## WHAT THE EXERCISE ASKS
From first line to last, give the records again word for word and omit the pictures.

## SUPPLIED ENTRIES

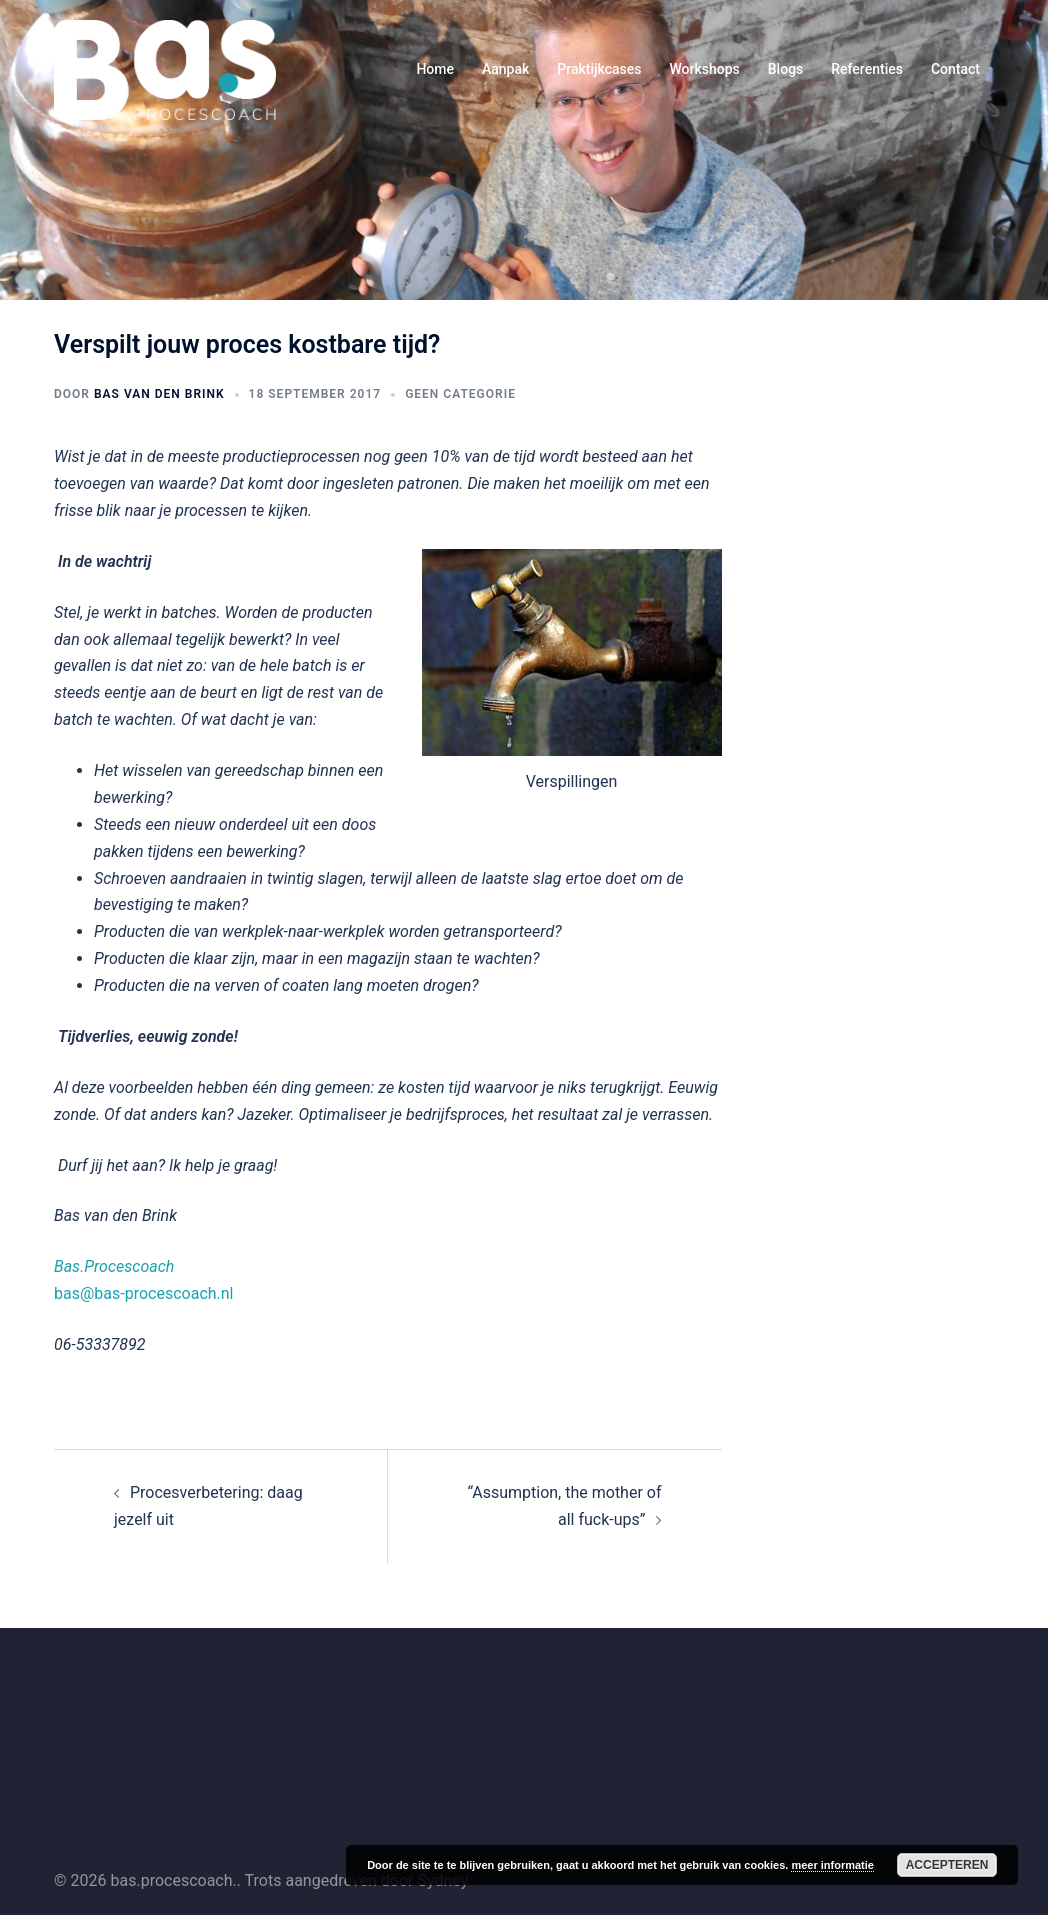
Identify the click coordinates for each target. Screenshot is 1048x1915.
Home (435, 69)
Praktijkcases (599, 69)
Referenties (867, 69)
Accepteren (947, 1865)
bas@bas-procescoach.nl (144, 1293)
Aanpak (505, 69)
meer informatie (832, 1865)
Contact (955, 69)
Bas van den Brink (159, 394)
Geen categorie (460, 394)
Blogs (786, 69)
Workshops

## RESULT
Identify the click coordinates for each target. Screenshot is 1048x1915.
Home (435, 69)
Praktijkcases (599, 69)
Referenties (867, 69)
Accepteren (947, 1865)
bas@bas-procescoach.nl (144, 1293)
Aanpak (505, 69)
meer informatie (832, 1865)
Contact (955, 69)
Bas van den Brink (159, 394)
Geen categorie (460, 394)
Blogs (786, 69)
Workshops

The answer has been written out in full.